The Jewish people are indigenous to the land of Israel. Even during periods of mass exile, there has always been a documented Jewish presence maintained in the land. 

Following the destruction by the Romans in 70 CE of the Second Jewish Temple in the Jewish capital of Jerusalem, most Jews were exiled, and they became a Diaspora.  

While in the Diaspora, the Jewish community preserved their connection to their ancestral homeland. This included Jewish holidays revolving around the agricultural cycle of the land of Israel and Jerusalem and the other holy cities maintaining their status as pilgrimage sites for Jews around the world.
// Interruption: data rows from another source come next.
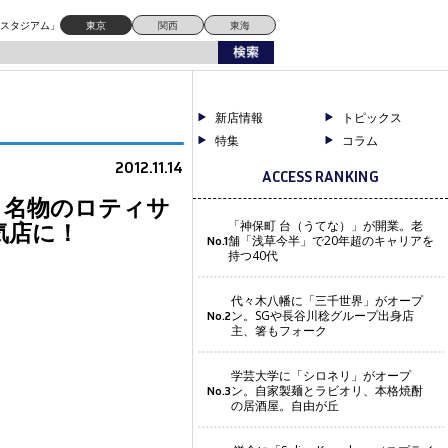
ドスタジアム」
東京
関西
東海
新店情報
トピックス
特集
コラム
2012.11.14
ACCESS RANKING
店！名物のロティサ
気店に！
「神保町 台（うてな）」が開業。老
舗「浅草今半」で20年超のキャリアを
No.1
持つ40代
代々木八幡に「三千世界」がオープ
ン。SGや長谷川稔グループ出身店
No.2
主、箸もフォーク
学芸大学に「シロネリ」がオープ
ン。自家製麺とラビオリ、本格焼酎
No.3
の居酒屋。自由が丘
Moreover, Jewish text and prayers and many Jewish holidays, predating the destruction of the Second Temple, evoke the yearning to return to Zion, with the Passover Seder culminating in the song L’Shanah Habah B’Yerushalayim (Next Year in Jerusalem).   
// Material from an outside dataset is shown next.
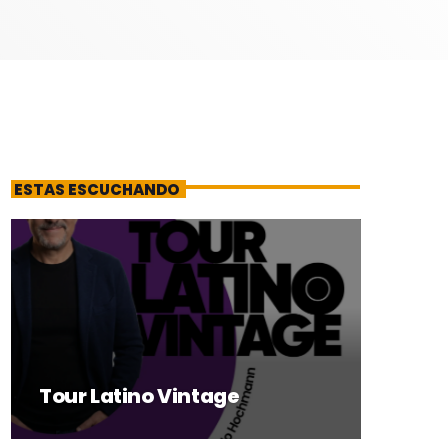
ESTAS ESCUCHANDO
Tour Latino Vintage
The Torah, or the Old Testament, reaffirms the link between the Jewish people and the land of Israel on almost every page.  

More recently, archeological discoveries prove that Jewish presence in the land of Israel goes back thousands of years, concrete evidence of the inextricable connection between the Jewish people and the land of Israel.  

More than 150 years ago, Jews began returning to their homeland in larger and larger numbers, becoming the majority in Jerusalem in the 1860s and establishing Tel Aviv in 1909. In the 1917 Balfour Declaration, the UK recognized the indigenous rights of the Jewish people and endorsed the restoration of the Jewish homeland.  

Today, the families of most Israeli Jews come from the Middle East, Africa, and Asia. They are neither “white” nor European.   

The Jews who returned to their homeland from Europe are also not colonizers as they neither represent a foreign power nor identify with the European countries from which they come. They are members of the Jewish people who for centuries have been persecuted in Europe and  ostracized from society.